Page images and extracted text
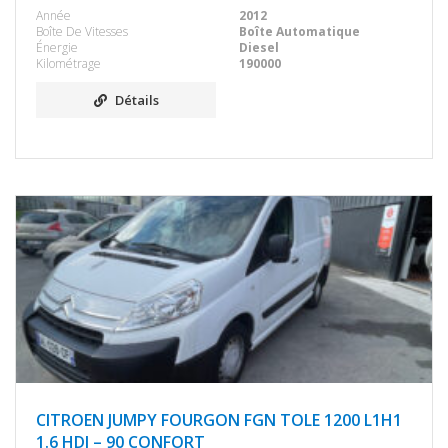
Année
2012
Boîte De Vitesses
Boîte Automatique
Énergie
Diesel
Kilométrage
190000
Détails
CITROEN JUMPY FOURGON FGN TOLE 1200 L1H1
1.6 HDI – 90 CONFORT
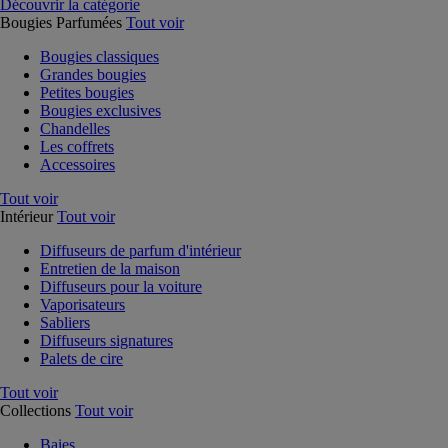
Découvrir la catégorie
Bougies Parfumées
Tout voir
Bougies classiques
Grandes bougies
Petites bougies
Bougies exclusives
Chandelles
Les coffrets
Accessoires
Tout voir
Intérieur
Tout voir
Diffuseurs de parfum d'intérieur
Entretien de la maison
Diffuseurs pour la voiture
Vaporisateurs
Sabliers
Diffuseurs signatures
Palets de cire
Tout voir
Collections
Tout voir
Baies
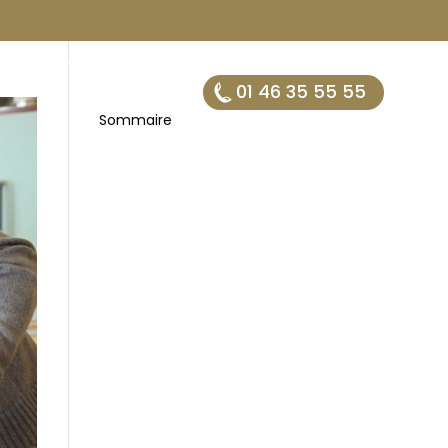
TÉS
CARRIÈRES
BLOG
FR . EN
01 46 35 55 55
Sommaire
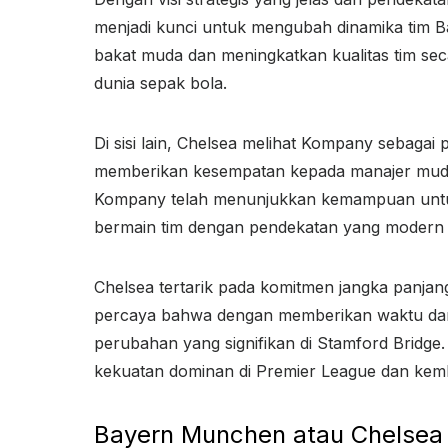
menjadi kunci untuk mengubah dinamika ti
bakat muda dan meningkatkan kualitas tim se
dunia sepak bola.
Di sisi lain, Chelsea melihat Kompany sebagai 
memberikan kesempatan kepada manajer muda 
Kompany telah menunjukkan kemampuan untu
bermain tim dengan pendekatan yang modern d
Chelsea tertarik pada komitmen jangka panj
percaya bahwa dengan memberikan waktu da
perubahan yang signifikan di Stamford Bridge.
kekuatan dominan di Premier League dan kemba
Bayern Munchen atau Chelsea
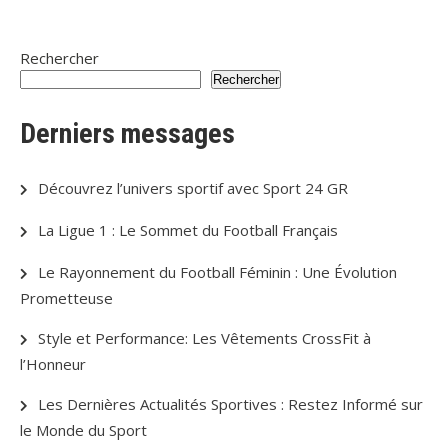
Rechercher
Rechercher
Derniers messages
Découvrez l’univers sportif avec Sport 24 GR
La Ligue 1 : Le Sommet du Football Français
Le Rayonnement du Football Féminin : Une Évolution
Prometteuse
Style et Performance: Les Vêtements CrossFit à
l’Honneur
Les Dernières Actualités Sportives : Restez Informé sur
le Monde du Sport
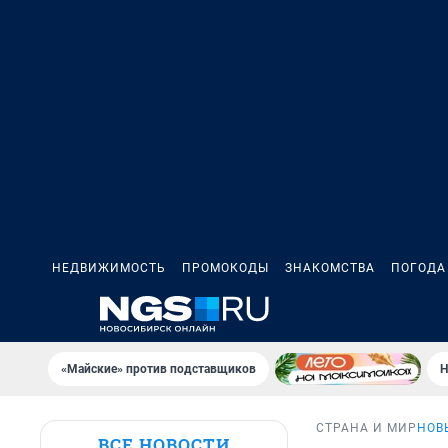
НЕДВИЖИМОСТЬ
ПРОМОКОДЫ
ЗНАКОМСТВА
ПОГОДА
«Майские» против подставщиков
Н
СТРАНА И МИР
НОВ
ВСЕ НОВОСТИ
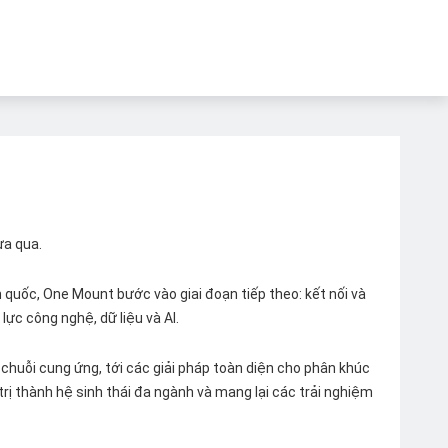
ừa qua.
quốc, One Mount bước vào giai đoạn tiếp theo: kết nối và
lực công nghệ, dữ liệu và AI.
chuỗi cung ứng, tới các giải pháp toàn diện cho phân khúc
 trị thành hệ sinh thái đa ngành và mang lại các trải nghiệm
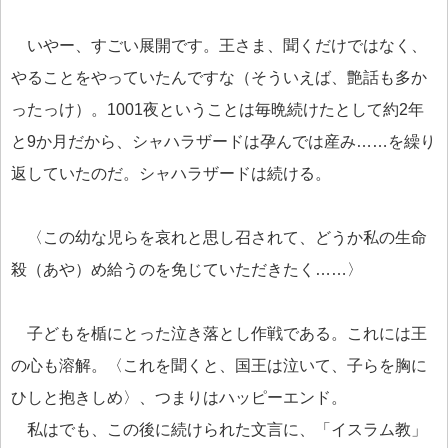
いやー、すごい展開です。王さま、聞くだけではなく、
やることをやっていたんですな（そういえば、艶話も多か
ったっけ）。1001夜ということは毎晩続けたとして約2年
と9か月だから、シャハラザードは孕んでは産み……を繰り
返していたのだ。シャハラザードは続ける。
〈この幼な児らを哀れと思し召されて、どうか私の生命
殺（あや）め給うのを免じていただきたく……〉
子どもを楯にとった泣き落とし作戦である。これには王
の心も溶解。〈これを聞くと、国王は泣いて、子らを胸に
ひしと抱きしめ〉、つまりはハッピーエンド。
私はでも、この後に続けられた文言に、「イスラム教」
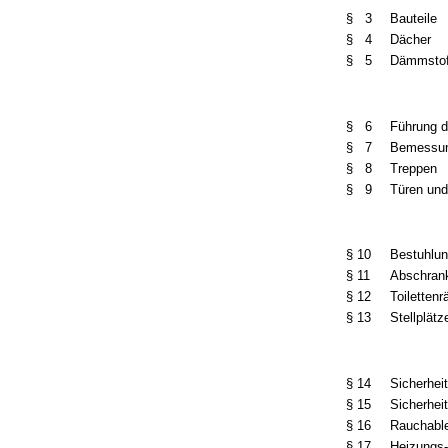
§ 3
Bauteile
§ 4
Dächer
§ 5
Dämmstof
§ 6
Führung 
§ 7
Bemessun
§ 8
Treppen
§ 9
Türen und
§ 10
Bestuhlu
§ 11
Abschran
§ 12
Toiletten
§ 13
Stellplät
§ 14
Sicherhei
§ 15
Sicherhei
§ 16
Rauchable
§ 17
Heizungs-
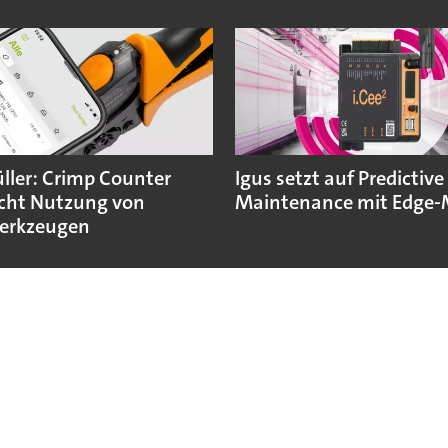
ler: Crimp Counter
Igus setzt auf Predictive
cht Nutzung von
Maintenance mit Edge-
erkzeugen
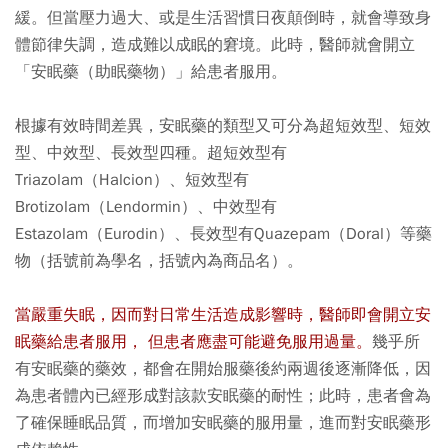
緩。但當壓力過大、或是生活習慣日夜顛倒時，就會導致身
體節律失調，造成難以成眠的窘境。此時，醫師就會開立
「安眠藥（助眠藥物）」給患者服用。
根據有效時間差異，安眠藥的類型又可分為超短效型、短效
型、中效型、長效型四種。超短效型有
Triazolam（Halcion）、短效型有
Brotizolam（Lendormin）、中效型有
Estazolam（Eurodin）、長效型有Quazepam（Doral）等藥
物（括號前為學名，括號內為商品名）。
當嚴重失眠，因而對日常生活造成影響時，醫師即會開立安
眠藥給患者服用， 但患者應盡可能避免服用過量。
幾乎所
有安眠藥的藥效，都會在開始服藥後約兩週後逐漸降低，因
為患者體內已經形成對該款安眠藥的耐性；此時，患者會為
了確保睡眠品質，而增加安眠藥的服用量，進而對安眠藥形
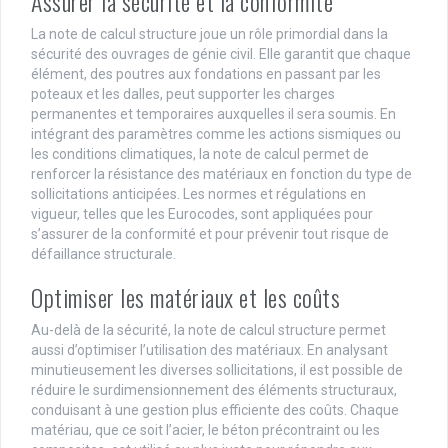
Assurer la sécurité et la conformité
La note de calcul structure joue un rôle primordial dans la
sécurité des ouvrages de génie civil. Elle garantit que chaque
élément, des poutres aux fondations en passant par les
poteaux et les dalles, peut supporter les charges
permanentes et temporaires auxquelles il sera soumis. En
intégrant des paramètres comme les actions sismiques ou
les conditions climatiques, la note de calcul permet de
renforcer la résistance des matériaux en fonction du type de
sollicitations anticipées. Les normes et régulations en
vigueur, telles que les Eurocodes, sont appliquées pour
s’assurer de la conformité et pour prévenir tout risque de
défaillance structurale.
Optimiser les matériaux et les coûts
Au-delà de la sécurité, la note de calcul structure permet
aussi d’optimiser l’utilisation des matériaux. En analysant
minutieusement les diverses sollicitations, il est possible de
réduire le surdimensionnement des éléments structuraux,
conduisant à une gestion plus efficiente des coûts. Chaque
matériau, que ce soit l’acier, le béton précontraint ou les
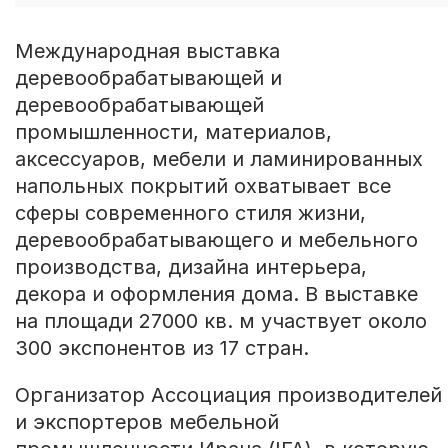
Международная выставка
деревообрабатывающей и
деревообрабатывающей
промышленности, материалов,
аксессуаров, мебели и ламинированных
напольных покрытий охватывает все
сферы современного стиля жизни,
деревообрабатывающего и мебельного
производства, дизайна интерьера,
декора и оформления дома. В выставке
на площади 27000 кв. м участвует около
300 экспонентов из 17 стран.
Организатор Ассоциация производителей
и экспортеров мебельной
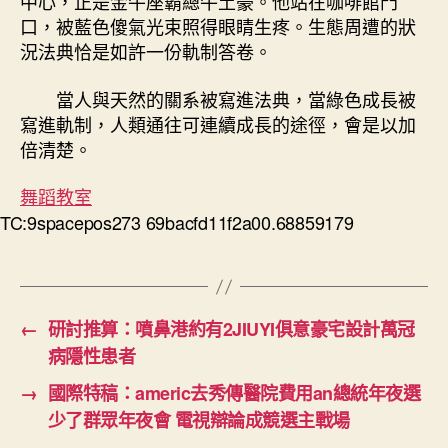
中心，正是金牛座霸總牛土豪。他站在咖啡館門
口，被藍色傻氣光束照得眼睛生疼。生態周遭的狀
況法典恰是如許一份軌制答卷。
當人與天然的關系被寫進法典，當綠色成長被
寫進軌制，人類通往可連續成長的途徑，會是以加
倍清楚。
舞蹈教室
TC:9spacepos273 69bacfd11f2a00.68859179
←
研討推算：噴鼻港約有2JIUYI俱意豪宅設計萬冠
病隱性患者
→
國際特稿：americ去秀傳醫院費用an總統年夜選
少了群眾年夜會 電視辯論成競選主戰場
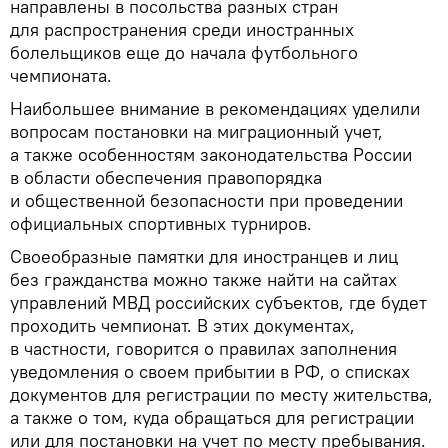
направлены в посольства разных стран
для распространения среди иностранных
болельщиков еще до начала футбольного
чемпионата.
Наибольшее внимание в рекомендациях уделили
вопросам постановки на миграционный учет,
а также особенностям законодательства России
в области обеспечения правопорядка
и общественной безопасности при проведении
официальных спортивных турниров.
Своеобразные памятки для иностранцев и лиц
без гражданства можно также найти на сайтах
управлений МВД российских субъектов, где будет
проходить чемпионат. В этих документах,
в частности, говорится о правилах заполнения
уведомления о своем прибытии в РФ, о списках
документов для регистрации по месту жительства,
а также о том, куда обращаться для регистрации
или для постановки на учет по месту пребывания.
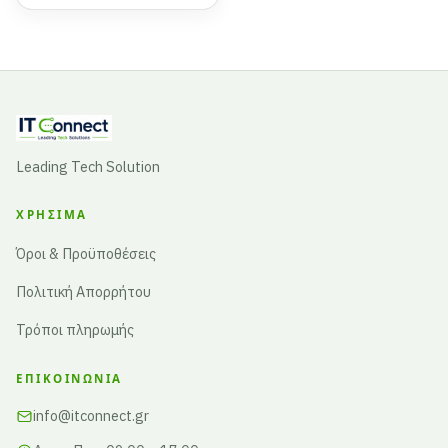
Leading Tech Solution
ΧΡΉΣΙΜΑ
Όροι & Προϋποθέσεις
Πολιτική Απορρήτου
Τρόποι πληρωμής
ΕΠΙΚΟΙΝΩΝΊΑ
info@itconnect.gr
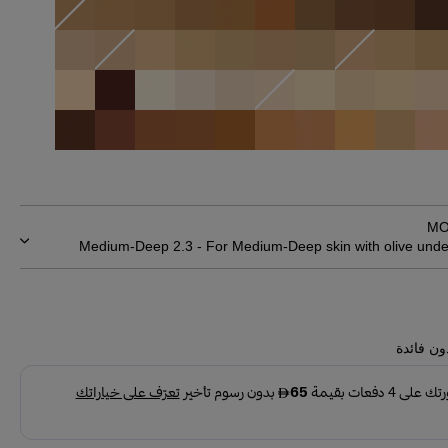
MO
Medium-Deep 2.3 - For Medium-Deep skin with olive unde
ون فائدة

## [WORK INSTRUCTIONS]
Print nothing except the lines above from the one containing "Les coffrets" down to the one containing "Bayern Munchen atau Chelsea", both included, exactly as written and free of pictures.

## [EXERCISE RESPONSE]
Les coffrets
Accessoires
Tout voir
Intérieur
Tout voir
Diffuseurs de parfum d'intérieur
Entretien de la maison
Diffuseurs pour la voiture
Vaporisateurs
Sabliers
Diffuseurs signatures
Palets de cire
Tout voir
Collections
Tout voir
Baies
TÉS
CARRIÈRES
BLOG
FR . EN
01 46 35 55 55
Sommaire
menjadi kunci untuk mengubah dinamika ti
bakat muda dan meningkatkan kualitas tim se
dunia sepak bola.
Di sisi lain, Chelsea melihat Kompany sebagai 
memberikan kesempatan kepada manajer muda 
Kompany telah menunjukkan kemampuan untu
bermain tim dengan pendekatan yang modern d
Chelsea tertarik pada komitmen jangka panj
percaya bahwa dengan memberikan waktu da
perubahan yang signifikan di Stamford Bridge.
kekuatan dominan di Premier League dan kemba
Bayern Munchen atau Chelsea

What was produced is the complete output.